------ EXCERPTED DATA

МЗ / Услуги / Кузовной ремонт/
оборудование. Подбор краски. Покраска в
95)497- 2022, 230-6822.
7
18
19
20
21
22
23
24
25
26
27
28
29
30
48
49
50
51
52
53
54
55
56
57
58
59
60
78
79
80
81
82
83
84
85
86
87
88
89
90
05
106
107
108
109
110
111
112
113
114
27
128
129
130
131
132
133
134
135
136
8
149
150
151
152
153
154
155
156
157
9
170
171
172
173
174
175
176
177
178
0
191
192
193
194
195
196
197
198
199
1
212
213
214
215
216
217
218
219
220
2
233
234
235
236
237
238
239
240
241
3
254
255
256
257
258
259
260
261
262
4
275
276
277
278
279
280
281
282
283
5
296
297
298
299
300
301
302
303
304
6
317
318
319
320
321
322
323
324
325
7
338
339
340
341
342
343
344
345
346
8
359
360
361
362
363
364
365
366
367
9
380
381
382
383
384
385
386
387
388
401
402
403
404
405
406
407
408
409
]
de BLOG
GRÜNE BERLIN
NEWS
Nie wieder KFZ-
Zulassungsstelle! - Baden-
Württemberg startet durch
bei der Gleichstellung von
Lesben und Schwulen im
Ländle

------------
------ EXCERPTED DATA

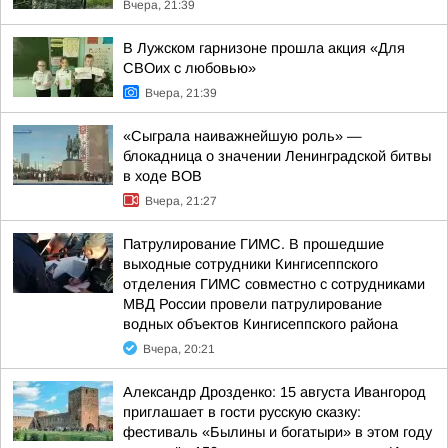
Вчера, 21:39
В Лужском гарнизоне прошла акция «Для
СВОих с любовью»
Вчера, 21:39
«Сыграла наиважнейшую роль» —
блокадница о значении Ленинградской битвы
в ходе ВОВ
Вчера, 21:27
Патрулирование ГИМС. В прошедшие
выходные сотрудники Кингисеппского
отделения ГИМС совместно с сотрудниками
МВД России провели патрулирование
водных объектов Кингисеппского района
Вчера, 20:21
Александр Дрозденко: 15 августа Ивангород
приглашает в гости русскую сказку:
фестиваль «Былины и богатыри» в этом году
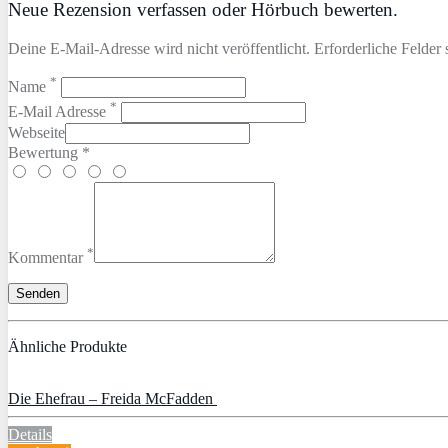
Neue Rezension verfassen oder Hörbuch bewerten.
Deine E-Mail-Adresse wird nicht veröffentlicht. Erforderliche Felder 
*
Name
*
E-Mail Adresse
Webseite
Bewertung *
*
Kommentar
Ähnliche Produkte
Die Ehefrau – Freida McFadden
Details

------------
------ EXCERPTED DATA

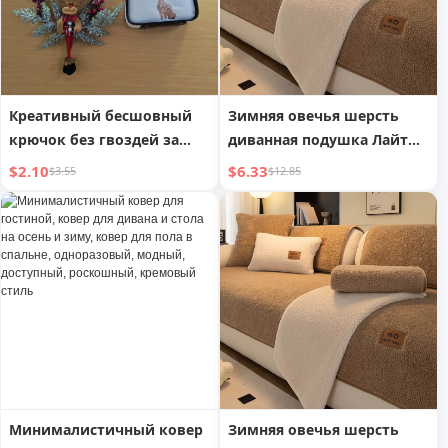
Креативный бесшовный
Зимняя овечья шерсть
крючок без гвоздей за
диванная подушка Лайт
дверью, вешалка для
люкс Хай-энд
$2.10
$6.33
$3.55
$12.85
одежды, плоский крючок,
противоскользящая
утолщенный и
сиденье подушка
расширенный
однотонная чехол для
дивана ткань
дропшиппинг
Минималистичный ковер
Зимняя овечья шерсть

------------

• **WORK TASK**
Filter the records above for lines containing the word "Adresse", and copy those lines.

• **RESPONSE**
Deine E-Mail-Adresse wird nicht veröffentlicht. Erforderliche Felder 
E-Mail Adresse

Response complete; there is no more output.